Até o início da noite, a delegacia havia registrado 30 queixas contra a Montage, que está inscrita na Junta Comercial com o nome Adcortel Administradora e Corretora de Telefones. A maioria dos clientes que recorreu à delegacia já pagou todas as prestações, mas não recebeu o telefone.
A orientação da delegacia é para que as pessoas registrem queixa o mais rápido possível. ‘‘Pedimos para que os clientes que tenham quitado o pagamento registrem queixa para que fique mais fácil o ressarcimento’’, afirmou o delegado. Ele disse que ainda não é possível garantir que os clientes serão indenizados.
A Montage enviou uma nota de esclarecimetno aos jornais se comprometendo a ressarcir os clientes. ‘‘Todas as providências estão sendo tomadas para que nenhum cliente fique prejudicado. Todos serão chamados através de correspondências ou publicação na imprensa’’, diz a diretoria.

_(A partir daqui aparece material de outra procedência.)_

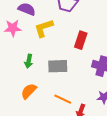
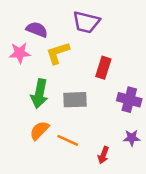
green arrow: (29, 61) -> (39, 94), size x1.6
orange line: (63, 99) -> (68, 140), moved

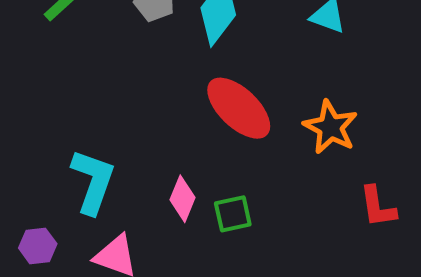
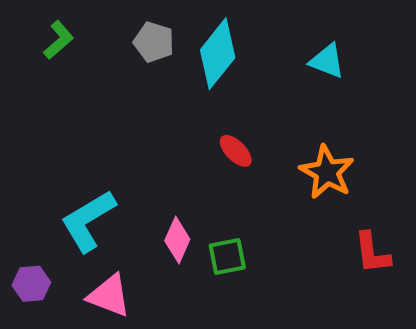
red ellipse: (239, 108) -> (236, 151), size x0.5
cyan L-shape: (93, 182) -> (88, 221), turned -142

O inquérito policial está a cargo do delegado Armando Braga, que analisará a possibilidade de decretar a prisão preventiva de Klodzinski. Braga deve começar a ouvir os clientes lesados.

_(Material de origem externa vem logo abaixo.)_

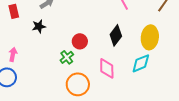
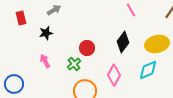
yellow ellipse: (150, 37) -> (157, 44), turned 70
pink arrow: (13, 54) -> (45, 61), moved, turned -40
pink diamond: (107, 68) -> (114, 75), turned 30

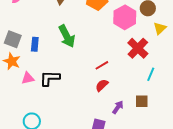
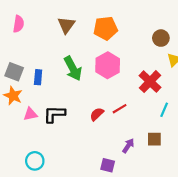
pink hexagon: (125, 17) -> (108, 65), moved
red line: (102, 65) -> (120, 109), moved
red semicircle: (102, 85) -> (97, 114), moved

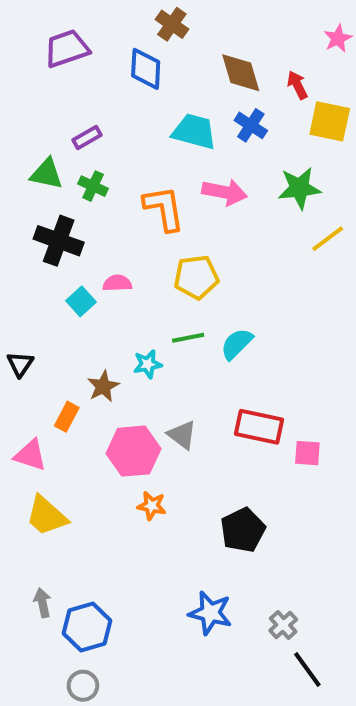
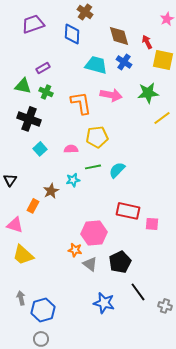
pink semicircle: (117, 283) -> (71, 149), moved
gray triangle: (182, 435) -> (90, 264), moved
pink hexagon: (134, 451) -> (94, 233), moved
gray cross: (283, 625) -> (165, 306), moved, turned -32
black line: (307, 670) -> (138, 292), moved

O pedido de autofalência foi ajuizado na quinta-feira da semana passada. Mas ontem, o advogado da Montage, Vilson Stall, entrou com um requerimento solicitando a paralisação do processo por 48 horas. O advogado informou à juíza Jocelia Ribas Dittrich que um grupo estaria interessado em adquirir a Montage. Caso se confirmasse a venda da empresa, não seria mais necessário requerer a autofalência. A juíza aceitou o pedido do advogado e adiou para amanhã o julgamento da autofalência.

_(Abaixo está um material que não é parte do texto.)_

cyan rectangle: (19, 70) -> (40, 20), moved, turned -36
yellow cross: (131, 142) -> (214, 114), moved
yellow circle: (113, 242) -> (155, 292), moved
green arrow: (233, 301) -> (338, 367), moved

TeleparEm nota divulgada aos jornais, a Telepar informou que não tem qualquer ligação com empresas que comercializam ou alugam telefones. A Telepar disse que ‘‘não interfere nas relações comerciais entre terceiros que devem estar cientes dos riscos de transações dessa natureza’’. A Telepar orienta às pessoas que passaram procuração à Montage, que revoguem a autorização. Desta maneira, elas retomarão o direito às linhas.